Так называемые попутчики, пожалуй численно преобладавшие среди литераторов начала 20-х гг., приняли новое советское государство, хотя и с некоторыми оговорками касательно его идеологии. Еще более неортодоксальные «Серапионовы братья» оформились как группа в 1921 г.; вскоре вернулись на родину и некоторые из ведущих дореволюционных литераторов, возобновив свою писательскую деятельность. Два одаренных молодых романиста — Алексей Толстой и Илья Эренбург, — возвратившиеся из эмиграции в 1923 г., опубликовали новые произведения, где практически еще нет раболепия перед Сталиным, столь характерного для их поздних произведений.
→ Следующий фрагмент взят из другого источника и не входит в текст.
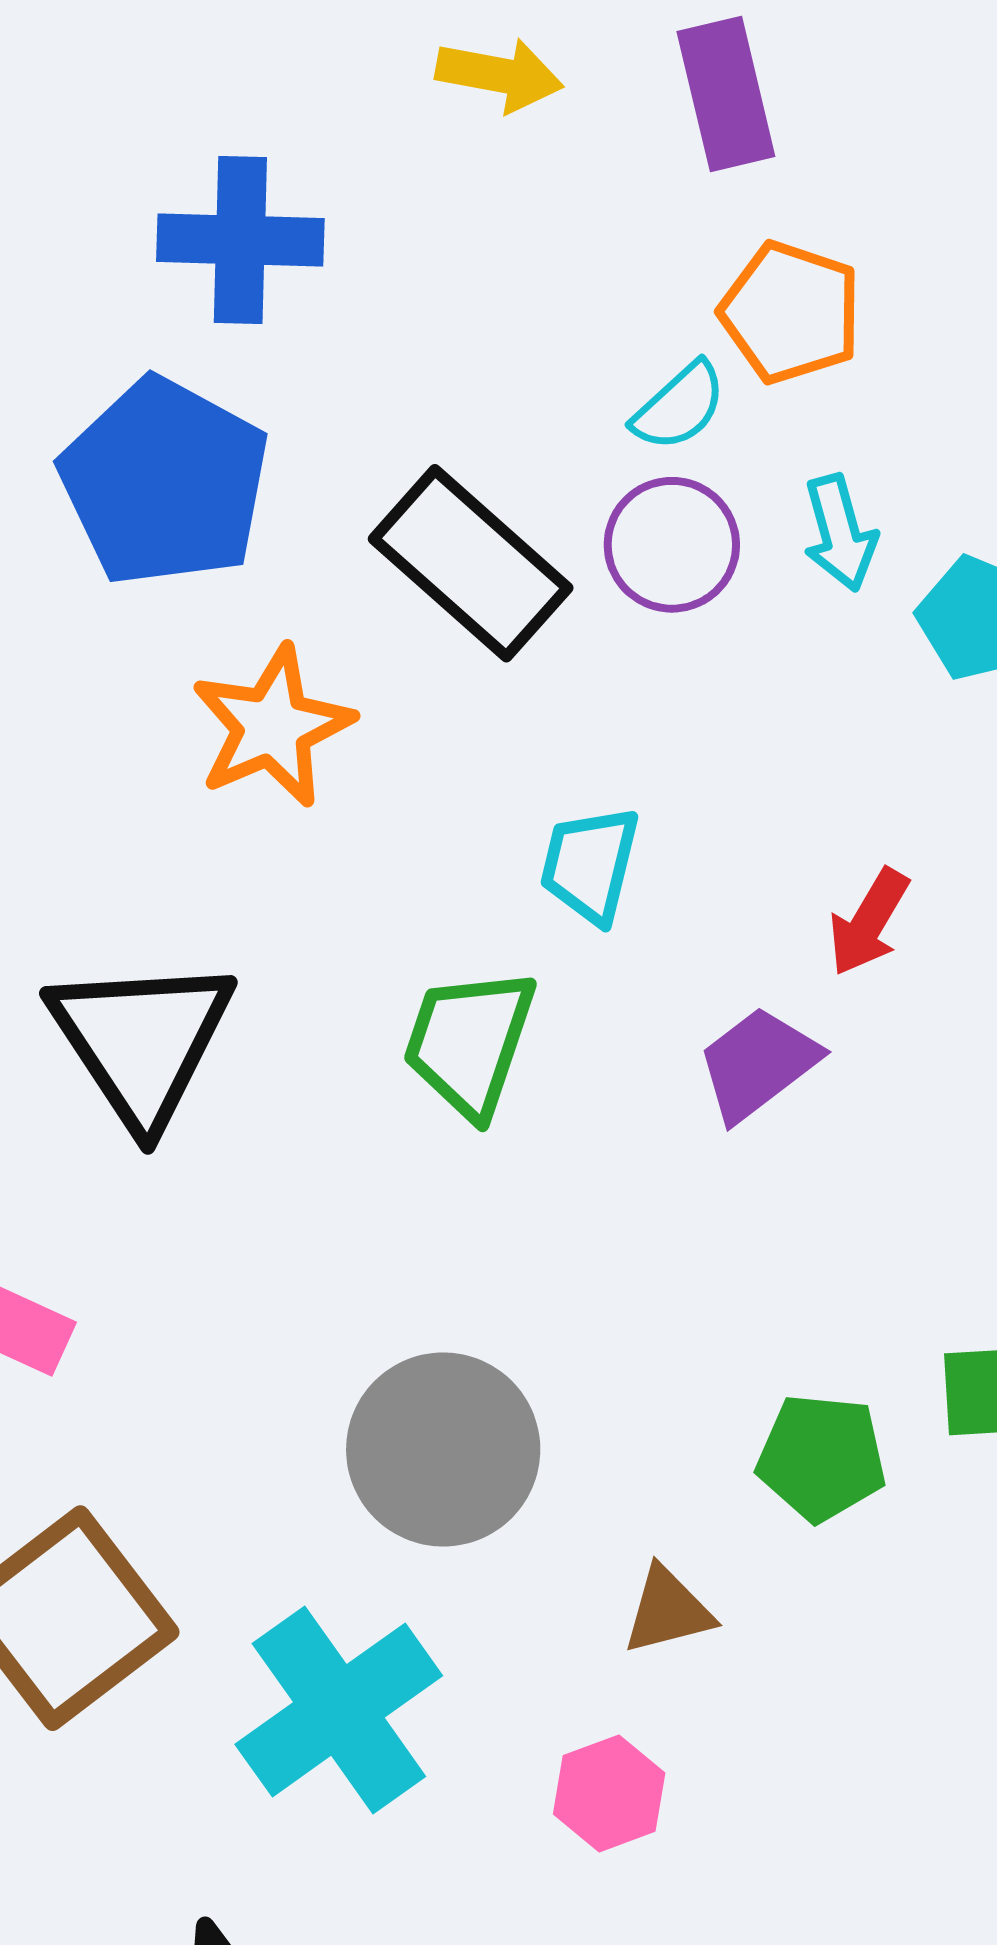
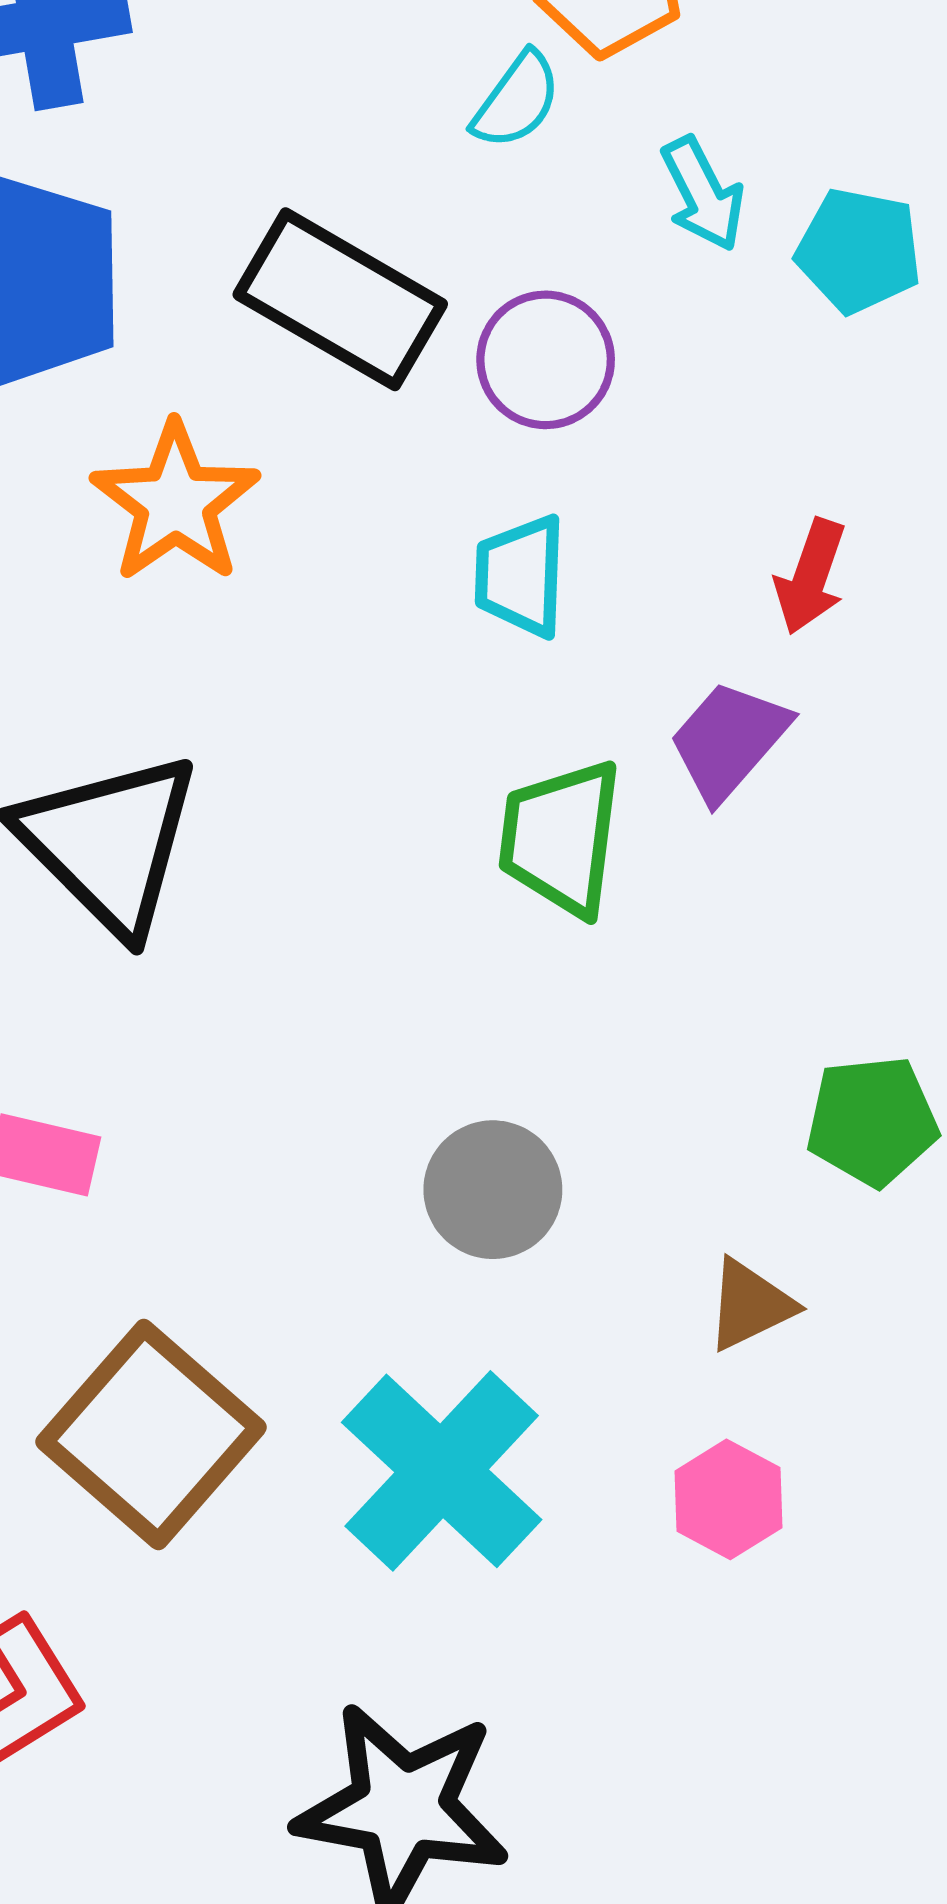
purple circle: (672, 545) -> (546, 360), moved
green trapezoid: (469, 1042) -> (561, 838), moved
gray circle: (443, 1449) -> (493, 1190), size x0.7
В прозу Толстого вошли многие из антиурбанистических и антиутопических идей крестьянских поэтов, яркий пример тому — «Голубые города» (1925), где анархист-интеллигент поджигает только что построенный советский город[1439]. В творчестве Эренбурга в 20-е гг. заметны еврейские темы. В 1922 г. в Москве начал выходить журнал на языке идиш «Штром», и эта акция помогла России восстановить свою главенствующую роль в народной еврейской культуре, несмотря на то что еврейское население частью осталось в новой независимой Польше, частью же эмигрировало. Древнееврейская культура тоже продолжала заявлять о себе через новый московский театр «Габима», во главе которого вскоре стал авторитетный поборник «фантастического реализма» Евгений Вахтангов. Вплоть до его смерти в 1924 г. этот еврейский театр прямо-таки магнитом притягивал к себе русского зрителя. Напевная древняя декламация соединялась с современной пластикой и жестикуляцией в забавных фантастических сценах, показывающих, как душа — пресловутый диббук— возвращается из царства мертвых, чтобы завладеть живыми, «…вся Москва, разоренная, нищая, обессиленная голодом, страхом и революцией, независимо от расы и религии… каждый вечер устремлялась на штурм ста двадцати пяти кресел крохотного импровизированного зрительного зала «Габимы»… Забитые, задыхающиеся на этой окраине — кладбище суетных мечтаний погибшего дворянства — люди, только что пережившие самую неумолимо механическую из революций, тянулись к словам, которых не понимали… Театр возвращался к своим истокам, и они отдавались его религиозной магии. Мистицизм, первозданный хаос, животная божественность толпы — все, что составляет секрет и мощную глубину революций, воплощалось в дибике и производило сильнейшее впечатление на Москву»[1440].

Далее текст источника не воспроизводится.